* **What the task asks**
Leave the pictures out while you restate every entry below word for word.

* **Supplied material**

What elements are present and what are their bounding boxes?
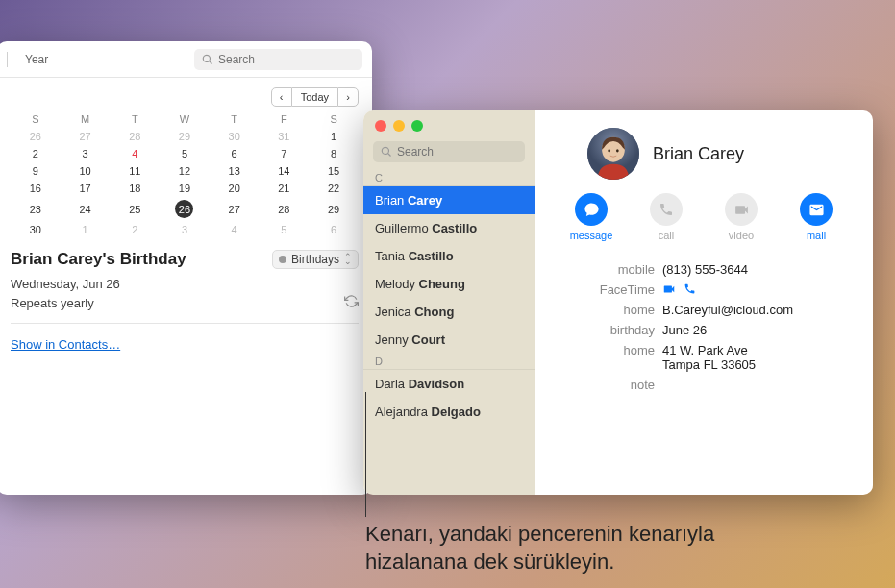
call-button[interactable]: call: [642, 193, 690, 241]
calendar-day[interactable]: 7: [260, 145, 310, 162]
dow-header: S: [11, 110, 61, 128]
calendar-day[interactable]: 19: [160, 180, 210, 197]
calendar-search-input[interactable]: [218, 53, 355, 66]
divider: [11, 323, 359, 324]
contacts-search[interactable]: [373, 141, 525, 162]
calendar-day[interactable]: 2: [110, 221, 160, 238]
contact-list-item[interactable]: Darla Davidson: [363, 370, 535, 398]
calendar-day[interactable]: 28: [110, 128, 160, 145]
avatar: [587, 128, 639, 180]
calendar-day[interactable]: 6: [210, 145, 260, 162]
calendar-day[interactable]: 10: [61, 162, 111, 180]
today-button[interactable]: Today: [292, 87, 337, 107]
next-month-button[interactable]: ›: [337, 87, 359, 107]
calendar-day[interactable]: 1: [309, 128, 359, 145]
contact-last-name: Chong: [414, 305, 454, 319]
info-row: birthdayJune 26: [554, 323, 854, 337]
calendar-day[interactable]: 5: [160, 145, 210, 162]
contact-list-item[interactable]: Guillermo Castillo: [363, 214, 535, 242]
contact-first-name: Alejandra: [375, 404, 432, 419]
contact-list-item[interactable]: Alejandra Delgado: [363, 398, 535, 426]
calendar-day[interactable]: 18: [110, 180, 160, 197]
minimize-button[interactable]: [393, 120, 405, 132]
calendar-day[interactable]: 23: [11, 197, 61, 221]
calendar-grid: SMTWTFS 26272829303112345678910111213141…: [11, 110, 359, 238]
action-row: message call video mail: [554, 193, 854, 241]
facetime-icons[interactable]: [662, 282, 696, 297]
calendar-day[interactable]: 27: [61, 128, 111, 145]
calendar-day[interactable]: 2: [11, 145, 61, 162]
contact-list-item[interactable]: Tania Castillo: [363, 242, 535, 270]
mail-label: mail: [807, 230, 826, 241]
contact-last-name: Castillo: [409, 249, 454, 263]
contacts-sidebar: CBrian CareyGuillermo CastilloTania Cast…: [363, 110, 535, 495]
callout-line: [365, 392, 366, 517]
zoom-button[interactable]: [411, 120, 423, 132]
calendar-day[interactable]: 12: [160, 162, 210, 180]
contact-list-item[interactable]: Jenica Chong: [363, 298, 535, 326]
calendar-day[interactable]: 6: [309, 221, 359, 238]
calendar-search[interactable]: [194, 49, 362, 70]
calendar-day[interactable]: 30: [11, 221, 61, 238]
calendar-day[interactable]: 3: [61, 145, 111, 162]
calendar-day[interactable]: 31: [260, 128, 310, 145]
calendar-day[interactable]: 4: [210, 221, 260, 238]
calendar-day[interactable]: 30: [210, 128, 260, 145]
calendar-day[interactable]: 27: [210, 197, 260, 221]
calendar-day[interactable]: 16: [11, 180, 61, 197]
contact-first-name: Guillermo: [375, 221, 432, 235]
video-label: video: [729, 230, 754, 241]
video-icon: [733, 202, 750, 218]
chevron-updown-icon: ⌃⌄: [344, 255, 352, 265]
calendar-day[interactable]: 14: [260, 162, 310, 180]
calendar-day[interactable]: 26: [11, 128, 61, 145]
calendar-day[interactable]: 21: [260, 180, 310, 197]
message-button[interactable]: message: [567, 193, 615, 241]
calendar-day[interactable]: 25: [110, 197, 160, 221]
calendar-day[interactable]: 22: [309, 180, 359, 197]
calendar-day[interactable]: 17: [61, 180, 111, 197]
info-label: note: [554, 378, 655, 392]
info-label: birthday: [554, 323, 655, 337]
event-panel: Brian Carey's Birthday Birthdays ⌃⌄ Wedn…: [0, 238, 372, 364]
contact-first-name: Darla: [375, 377, 409, 391]
show-in-contacts-link[interactable]: Show in Contacts…: [11, 337, 120, 352]
calendar-day[interactable]: 8: [309, 145, 359, 162]
info-label: home: [554, 303, 655, 317]
calendar-day[interactable]: 28: [260, 197, 310, 221]
calendar-day[interactable]: 5: [260, 221, 310, 238]
info-value: (813) 555-3644: [662, 262, 748, 277]
event-calendar-select[interactable]: Birthdays ⌃⌄: [272, 250, 359, 269]
contact-last-name: Delgado: [432, 404, 481, 419]
contacts-search-input[interactable]: [397, 145, 517, 159]
calendar-day[interactable]: 1: [61, 221, 111, 238]
calendar-day[interactable]: 15: [309, 162, 359, 180]
calendar-day[interactable]: 29: [309, 197, 359, 221]
calendar-day[interactable]: 3: [160, 221, 210, 238]
contact-first-name: Melody: [375, 277, 419, 291]
calendar-day[interactable]: 20: [210, 180, 260, 197]
calendar-day[interactable]: 24: [61, 197, 111, 221]
calendar-day[interactable]: 9: [11, 162, 61, 180]
event-date: Wednesday, Jun 26: [11, 277, 359, 291]
dow-header: T: [110, 110, 160, 128]
video-button[interactable]: video: [717, 193, 765, 241]
svg-point-3: [616, 149, 619, 152]
message-label: message: [570, 230, 613, 241]
contact-list-item[interactable]: Brian Carey: [363, 186, 535, 214]
tab-year[interactable]: Year: [15, 50, 58, 69]
calendar-day[interactable]: 4: [110, 145, 160, 162]
prev-month-button[interactable]: ‹: [271, 87, 292, 107]
contact-last-name: Cheung: [419, 277, 465, 291]
contact-list-item[interactable]: Melody Cheung: [363, 270, 535, 298]
contact-name: Brian Carey: [653, 144, 744, 164]
calendar-day[interactable]: 11: [110, 162, 160, 180]
calendar-day[interactable]: 13: [210, 162, 260, 180]
calendar-day[interactable]: 26: [160, 197, 210, 221]
contact-list-item[interactable]: Jenny Court: [363, 326, 535, 354]
contact-first-name: Tania: [375, 249, 409, 263]
close-button[interactable]: [375, 120, 386, 132]
contact-last-name: Court: [411, 332, 445, 347]
calendar-day[interactable]: 29: [160, 128, 210, 145]
mail-button[interactable]: mail: [792, 193, 840, 241]
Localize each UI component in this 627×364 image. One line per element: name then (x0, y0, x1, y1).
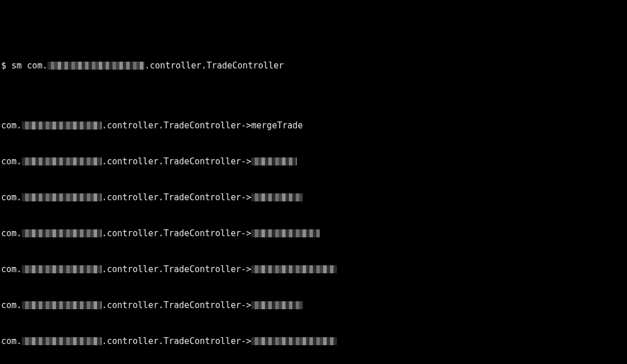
cmd1-line: $ sm com..controller.TradeController (1, 48, 626, 72)
obfuscated-method (251, 193, 303, 201)
obfuscated-method (251, 229, 320, 237)
cmd1-pkg-prefix: com. (27, 60, 47, 71)
obfuscated-method (251, 337, 337, 345)
method-row: com..controller.TradeController-> (1, 192, 626, 204)
cmd1-verb: sm (11, 60, 22, 71)
obfuscated-package (22, 301, 102, 309)
obfuscated-method (251, 265, 337, 273)
method-name: mergeTrade (251, 120, 303, 131)
obfuscated-package (22, 122, 102, 130)
obfuscated-package (22, 265, 102, 273)
obfuscated-method (251, 301, 303, 309)
obfuscated-method (251, 157, 297, 165)
method-row: com..controller.TradeController-> (1, 300, 626, 312)
method-row: com..controller.TradeController-> (1, 228, 626, 240)
obfuscated-package (22, 193, 102, 201)
method-row: com..controller.TradeController-> (1, 335, 626, 347)
cmd1-class-suffix: .controller.TradeController (144, 60, 284, 71)
obfuscated-package (47, 62, 144, 70)
method-row: com..controller.TradeController-> (1, 264, 626, 276)
prompt: $ (1, 60, 6, 71)
method-row: com..controller.TradeController->mergeTr… (1, 120, 626, 132)
obfuscated-package (22, 337, 102, 345)
terminal[interactable]: $ sm com..controller.TradeController com… (0, 0, 627, 364)
obfuscated-package (22, 229, 102, 237)
obfuscated-package (22, 157, 102, 165)
method-row: com..controller.TradeController-> (1, 156, 626, 168)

* **Solution for this exercise**
What elements are present and what are their bounding boxes?
call-button[interactable]: call: [642, 193, 690, 241]
calendar-day[interactable]: 7: [260, 145, 310, 162]
dow-header: S: [11, 110, 61, 128]
calendar-day[interactable]: 19: [160, 180, 210, 197]
calendar-search-input[interactable]: [218, 53, 355, 66]
divider: [11, 323, 359, 324]
contacts-search[interactable]: [373, 141, 525, 162]
calendar-day[interactable]: 2: [110, 221, 160, 238]
contact-list-item[interactable]: Darla Davidson: [363, 370, 535, 398]
calendar-day[interactable]: 28: [110, 128, 160, 145]
avatar: [587, 128, 639, 180]
calendar-day[interactable]: 6: [210, 145, 260, 162]
calendar-day[interactable]: 10: [61, 162, 111, 180]
today-button[interactable]: Today: [292, 87, 337, 107]
next-month-button[interactable]: ›: [337, 87, 359, 107]
calendar-day[interactable]: 1: [309, 128, 359, 145]
contact-last-name: Chong: [414, 305, 454, 319]
info-row: birthdayJune 26: [554, 323, 854, 337]
calendar-day[interactable]: 5: [160, 145, 210, 162]
contact-list-item[interactable]: Guillermo Castillo: [363, 214, 535, 242]
contact-first-name: Alejandra: [375, 404, 432, 419]
contact-list-item[interactable]: Alejandra Delgado: [363, 398, 535, 426]
calendar-day[interactable]: 18: [110, 180, 160, 197]
minimize-button[interactable]: [393, 120, 405, 132]
calendar-day[interactable]: 23: [11, 197, 61, 221]
calendar-grid: SMTWTFS 26272829303112345678910111213141…: [11, 110, 359, 238]
action-row: message call video mail: [554, 193, 854, 241]
facetime-icons[interactable]: [662, 282, 696, 297]
calendar-day[interactable]: 27: [61, 128, 111, 145]
calendar-day[interactable]: 2: [11, 145, 61, 162]
contact-list-item[interactable]: Tania Castillo: [363, 242, 535, 270]
mail-label: mail: [807, 230, 826, 241]
contact-last-name: Castillo: [409, 249, 454, 263]
contacts-sidebar: CBrian CareyGuillermo CastilloTania Cast…: [363, 110, 535, 495]
callout-line: [365, 392, 366, 517]
zoom-button[interactable]: [411, 120, 423, 132]
calendar-day[interactable]: 12: [160, 162, 210, 180]
contact-list-item[interactable]: Jenica Chong: [363, 298, 535, 326]
calendar-day[interactable]: 6: [309, 221, 359, 238]
calendar-search[interactable]: [194, 49, 362, 70]
calendar-day[interactable]: 30: [11, 221, 61, 238]
calendar-day[interactable]: 3: [61, 145, 111, 162]
calendar-day[interactable]: 31: [260, 128, 310, 145]
calendar-day[interactable]: 4: [210, 221, 260, 238]
calendar-day[interactable]: 30: [210, 128, 260, 145]
calendar-day[interactable]: 27: [210, 197, 260, 221]
calendar-day[interactable]: 16: [11, 180, 61, 197]
contact-first-name: Guillermo: [375, 221, 432, 235]
video-label: video: [729, 230, 754, 241]
video-icon: [733, 202, 750, 218]
chevron-updown-icon: ⌃⌄: [344, 255, 352, 265]
calendar-day[interactable]: 14: [260, 162, 310, 180]
calendar-day[interactable]: 26: [11, 128, 61, 145]
calendar-day[interactable]: 21: [260, 180, 310, 197]
message-button[interactable]: message: [567, 193, 615, 241]
calendar-day[interactable]: 25: [110, 197, 160, 221]
calendar-day[interactable]: 22: [309, 180, 359, 197]
calendar-day[interactable]: 17: [61, 180, 111, 197]
info-label: note: [554, 378, 655, 392]
info-label: birthday: [554, 323, 655, 337]
event-panel: Brian Carey's Birthday Birthdays ⌃⌄ Wedn…: [0, 238, 372, 364]
contact-first-name: Darla: [375, 377, 409, 391]
show-in-contacts-link[interactable]: Show in Contacts…: [11, 337, 120, 352]
calendar-day[interactable]: 8: [309, 145, 359, 162]
info-label: home: [554, 303, 655, 317]
calendar-day[interactable]: 28: [260, 197, 310, 221]
calendar-day[interactable]: 5: [260, 221, 310, 238]
info-value: (813) 555-3644: [662, 262, 748, 277]
event-calendar-select[interactable]: Birthdays ⌃⌄: [272, 250, 359, 269]
contact-last-name: Delgado: [432, 404, 481, 419]
contacts-search-input[interactable]: [397, 145, 517, 159]
calendar-day[interactable]: 1: [61, 221, 111, 238]
calendar-day[interactable]: 15: [309, 162, 359, 180]
calendar-day[interactable]: 29: [309, 197, 359, 221]
calendar-day[interactable]: 3: [160, 221, 210, 238]
contact-first-name: Melody: [375, 277, 419, 291]
calendar-day[interactable]: 20: [210, 180, 260, 197]
calendar-day[interactable]: 24: [61, 197, 111, 221]
calendar-day[interactable]: 9: [11, 162, 61, 180]
event-date: Wednesday, Jun 26: [11, 277, 359, 291]
dow-header: T: [110, 110, 160, 128]
video-button[interactable]: video: [717, 193, 765, 241]
svg-point-3: [616, 149, 619, 152]
message-label: message: [570, 230, 613, 241]
contact-list-item[interactable]: Brian Carey: [363, 186, 535, 214]
tab-year[interactable]: Year: [15, 50, 58, 69]
calendar-day[interactable]: 4: [110, 145, 160, 162]
prev-month-button[interactable]: ‹: [271, 87, 292, 107]
contact-last-name: Cheung: [419, 277, 465, 291]
contact-list-item[interactable]: Melody Cheung: [363, 270, 535, 298]
contact-name: Brian Carey: [653, 144, 744, 164]
calendar-day[interactable]: 11: [110, 162, 160, 180]
calendar-day[interactable]: 13: [210, 162, 260, 180]
calendar-day[interactable]: 26: [160, 197, 210, 221]
contact-list-item[interactable]: Jenny Court: [363, 326, 535, 354]
contact-first-name: Tania: [375, 249, 409, 263]
close-button[interactable]: [375, 120, 386, 132]
contact-last-name: Court: [411, 332, 445, 347]
calendar-day[interactable]: 29: [160, 128, 210, 145]
mail-button[interactable]: mail: [792, 193, 840, 241]
Localize each UI component in this 627×364 image. One line per element: name then (x0, y0, x1, y1).
cmd1-line: $ sm com..controller.TradeController (1, 48, 626, 72)
obfuscated-method (251, 193, 303, 201)
obfuscated-method (251, 229, 320, 237)
cmd1-pkg-prefix: com. (27, 60, 47, 71)
obfuscated-method (251, 337, 337, 345)
method-row: com..controller.TradeController-> (1, 192, 626, 204)
cmd1-verb: sm (11, 60, 22, 71)
obfuscated-package (22, 301, 102, 309)
obfuscated-method (251, 265, 337, 273)
method-name: mergeTrade (251, 120, 303, 131)
obfuscated-package (22, 122, 102, 130)
obfuscated-package (22, 265, 102, 273)
obfuscated-method (251, 301, 303, 309)
obfuscated-method (251, 157, 297, 165)
method-row: com..controller.TradeController-> (1, 300, 626, 312)
method-row: com..controller.TradeController-> (1, 228, 626, 240)
obfuscated-package (22, 193, 102, 201)
method-row: com..controller.TradeController-> (1, 335, 626, 347)
cmd1-class-suffix: .controller.TradeController (144, 60, 284, 71)
obfuscated-package (47, 62, 144, 70)
method-row: com..controller.TradeController-> (1, 264, 626, 276)
prompt: $ (1, 60, 6, 71)
method-row: com..controller.TradeController->mergeTr… (1, 120, 626, 132)
obfuscated-package (22, 337, 102, 345)
terminal[interactable]: $ sm com..controller.TradeController com… (0, 0, 627, 364)
obfuscated-package (22, 229, 102, 237)
obfuscated-package (22, 157, 102, 165)
method-row: com..controller.TradeController-> (1, 156, 626, 168)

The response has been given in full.